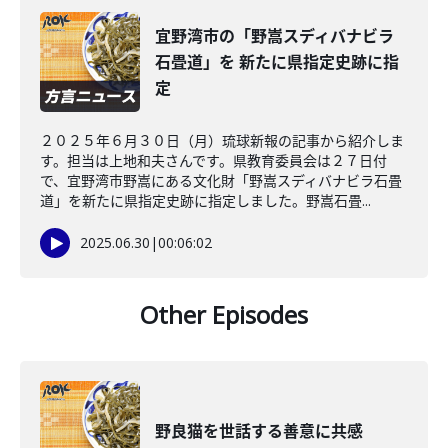
宜野湾市の「野嵩スディバナビラ
石畳道」を 新たに県指定史跡に指
定
２０２５年６月３０日（月）琉球新報の記事から紹介しま
す。担当は上地和夫さんです。県教育委員会は２７日付
で、宜野湾市野嵩にある文化財「野嵩スディバナビラ石畳
道」を新たに県指定史跡に指定しました。野嵩石畳...
2025.06.30
|
00:06:02
Other Episodes
野良猫を世話する善意に共感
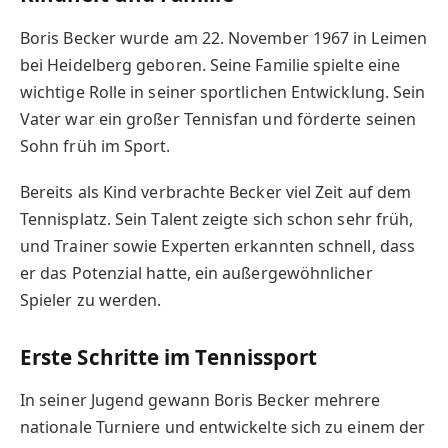
Boris Becker wurde am 22. November 1967 in Leimen
bei Heidelberg geboren. Seine Familie spielte eine
wichtige Rolle in seiner sportlichen Entwicklung. Sein
Vater war ein großer Tennisfan und förderte seinen
Sohn früh im Sport.
Bereits als Kind verbrachte Becker viel Zeit auf dem
Tennisplatz. Sein Talent zeigte sich schon sehr früh,
und Trainer sowie Experten erkannten schnell, dass
er das Potenzial hatte, ein außergewöhnlicher
Spieler zu werden.
Erste Schritte im Tennissport
In seiner Jugend gewann Boris Becker mehrere
nationale Turniere und entwickelte sich zu einem der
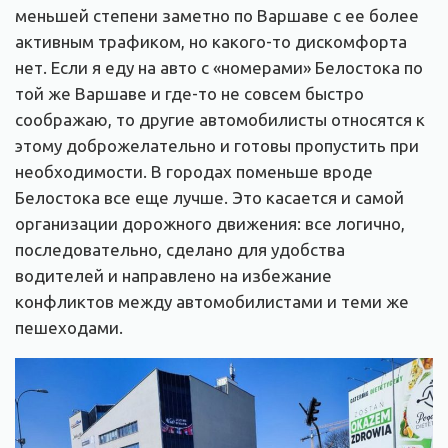
меньшей степени заметно по Варшаве с ее более
активным трафиком, но какого-то дискомфорта
нет. Если я еду на авто с «номерами» Белостока по
той же Варшаве и где-то не совсем быстро
соображаю, то другие автомобилисты относятся к
этому доброжелательно и готовы пропустить при
необходимости. В городах поменьше вроде
Белостока все еще лучше. Это касается и самой
организации дорожного движения: все логично,
последовательно, сделано для удобства
водителей и направлено на избежание
конфликтов между автомобилистами и теми же
пешеходами.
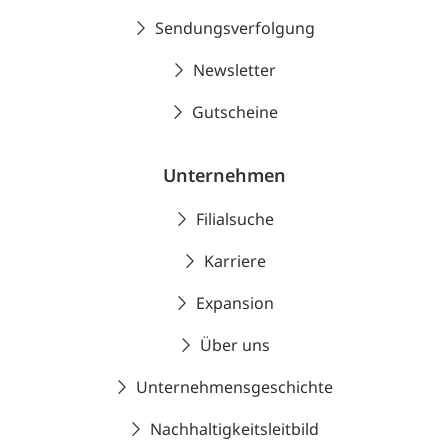
Sendungsverfolgung
Newsletter
Gutscheine
Unternehmen
Filialsuche
Karriere
Expansion
Über uns
Unternehmensgeschichte
Nachhaltigkeitsleitbild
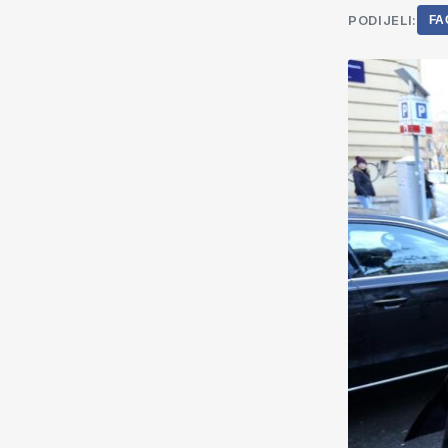
PODIJELI:
FA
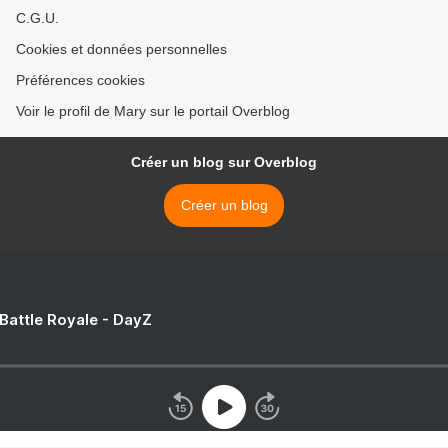
C.G.U.
Cookies et données personnelles
Préférences cookies
Voir le profil de Mary sur le portail Overblog
Créer un blog sur Overblog
Créer un blog
 Battle Royale - DayZ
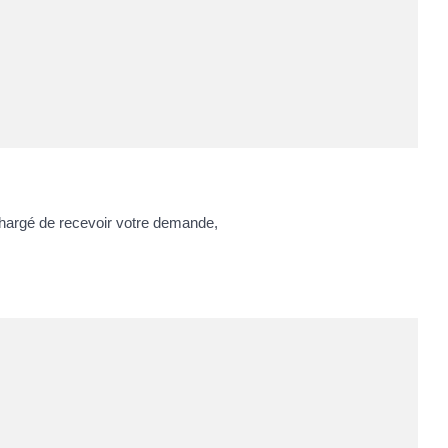
chargé de recevoir votre demande,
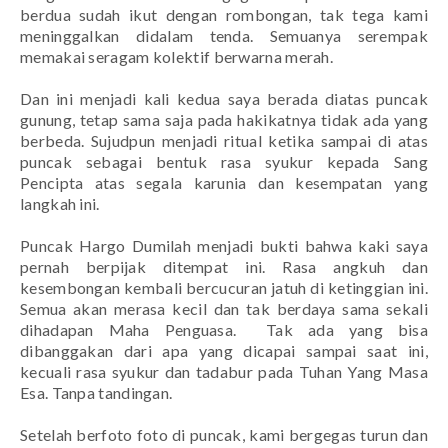
berdua sudah ikut dengan rombongan, tak tega kami
meninggalkan didalam tenda. Semuanya serempak
memakai seragam kolektif berwarna merah.
Dan ini menjadi kali kedua saya berada diatas puncak
gunung, tetap sama saja pada hakikatnya tidak ada yang
berbeda. Sujudpun menjadi ritual ketika sampai di atas
puncak sebagai bentuk rasa syukur kepada Sang
Pencipta atas segala karunia dan kesempatan yang
langkah ini.
Puncak Hargo Dumilah menjadi bukti bahwa kaki saya
pernah berpijak ditempat ini. Rasa angkuh dan
kesembongan kembali bercucuran jatuh di ketinggian ini.
Semua akan merasa kecil dan tak berdaya sama sekali
dihadapan Maha Penguasa.
Tak ada yang bisa
dibanggakan dari apa yang dicapai sampai saat ini,
kecuali rasa syukur dan tadabur pada Tuhan Yang Masa
Esa. Tanpa tandingan.
Setelah berfoto foto di puncak, kami bergegas turun dan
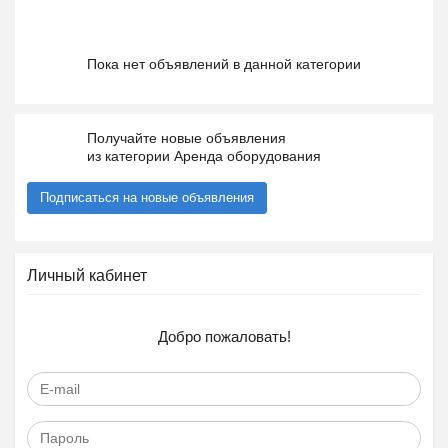
Пока нет объявлений в данной категории
Получайте новые объявления
из категории Аренда оборудования
Подписаться на новые объявления
Личный кабинет
Добро пожаловать!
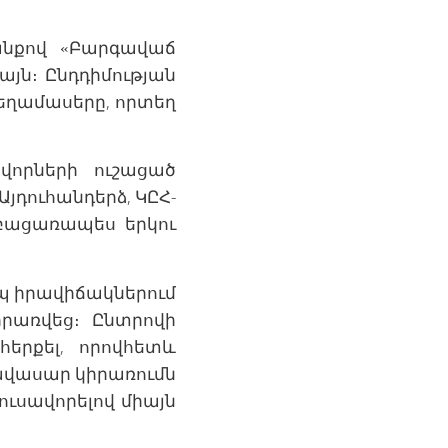
անքով «Բարգավաճ
այն։ Ընդդիմության
տեղամասերը, որտեղ
վորների ուշացած
յդուհանդերձ, ԿԸՀ-
 բացառապես երկու
իպ իրավիճակներում
իրառվեց։ Ընտրովի
երքել, որովհետև
հավասար կիրառումն
լուսավորելով միայն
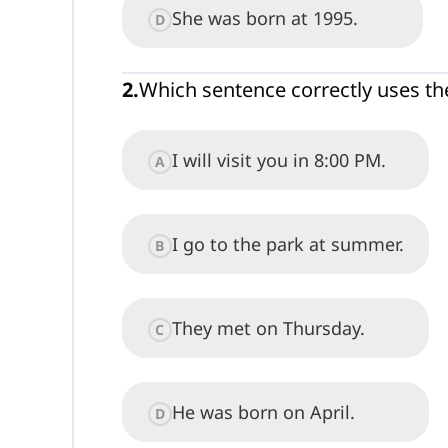
She was born at 1995.
D
2
.
Which sentence correctly uses th
I will visit you in 8:00 PM.
A
I go to the park at summer.
B
They met on Thursday.
C
He was born on April.
D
• • • •
_Assigned task_
The data is to be returned exactly as it stands, pictures aside.

_Exercise output_
宜野湾市の「野嵩スディバナビラ
石畳道」を 新たに県指定史跡に指
定
２０２５年６月３０日（月）琉球新報の記事から紹介しま
す。担当は上地和夫さんです。県教育委員会は２７日付
で、宜野湾市野嵩にある文化財「野嵩スディバナビラ石畳
道」を新たに県指定史跡に指定しました。野嵩石畳...
2025.06.30
|
00:06:02
Other Episodes
野良猫を世話する善意に共感
Boris Becker wurde am 22. November 1967 in Leimen
bei Heidelberg geboren. Seine Familie spielte eine
wichtige Rolle in seiner sportlichen Entwicklung. Sein
Vater war ein großer Tennisfan und förderte seinen
Sohn früh im Sport.
Bereits als Kind verbrachte Becker viel Zeit auf dem
Tennisplatz. Sein Talent zeigte sich schon sehr früh,
und Trainer sowie Experten erkannten schnell, dass
er das Potenzial hatte, ein außergewöhnlicher
Spieler zu werden.
Erste Schritte im Tennissport
In seiner Jugend gewann Boris Becker mehrere
nationale Turniere und entwickelte sich zu einem der
меньшей степени заметно по Варшаве с ее более
активным трафиком, но какого-то дискомфорта
нет. Если я еду на авто с «номерами» Белостока по
той же Варшаве и где-то не совсем быстро
соображаю, то другие автомобилисты относятся к
этому доброжелательно и готовы пропустить при
необходимости. В городах поменьше вроде
Белостока все еще лучше. Это касается и самой
организации дорожного движения: все логично,
последовательно, сделано для удобства
водителей и направлено на избежание
конфликтов между автомобилистами и теми же
пешеходами.
Sendungsverfolgung
Newsletter
Gutscheine
Unternehmen
Filialsuche
Karriere
Expansion
Über uns
Unternehmensgeschichte
Nachhaltigkeitsleitbild
PODIJELI:
FA
C.G.U.
Cookies et données personnelles
Préférences cookies
Voir le profil de Mary sur le portail Overblog
Créer un blog sur Overblog
Créer un blog
 Battle Royale - DayZ
chargé de recevoir votre demande,
berdua sudah ikut dengan rombongan, tak tega kami
meninggalkan didalam tenda. Semuanya serempak
memakai seragam kolektif berwarna merah.
Dan ini menjadi kali kedua saya berada diatas puncak
gunung, tetap sama saja pada hakikatnya tidak ada yang
berbeda. Sujudpun menjadi ritual ketika sampai di atas
puncak sebagai bentuk rasa syukur kepada Sang
Pencipta atas segala karunia dan kesempatan yang
langkah ini.
Puncak Hargo Dumilah menjadi bukti bahwa kaki saya
pernah berpijak ditempat ini. Rasa angkuh dan
kesembongan kembali bercucuran jatuh di ketinggian ini.
Semua akan merasa kecil dan tak berdaya sama sekali
dihadapan Maha Penguasa.
Tak ada yang bisa
dibanggakan dari apa yang dicapai sampai saat ini,
kecuali rasa syukur dan tadabur pada Tuhan Yang Masa
Esa. Tanpa tandingan.
Setelah berfoto foto di puncak, kami bergegas turun dan
Пока нет объявлений в данной категории
Получайте новые объявления
из категории Аренда оборудования
Подписаться на новые объявления
Личный кабинет
Добро пожаловать!
անքով «Բարգավաճ
այն։ Ընդդիմության
տեղամասերը, որտեղ
վորների ուշացած
յդուհանդերձ, ԿԸՀ-
 բացառապես երկու
իպ իրավիճակներում
իրառվեց։ Ընտրովի
երքել, որովհետև
հավասար կիրառումն
լուսավորելով միայն
She was born at 1995.
D
2
.
Which sentence correctly uses th
I will visit you in 8:00 PM.
A
I go to the park at summer.
B
They met on Thursday.
C
He was born on April.
D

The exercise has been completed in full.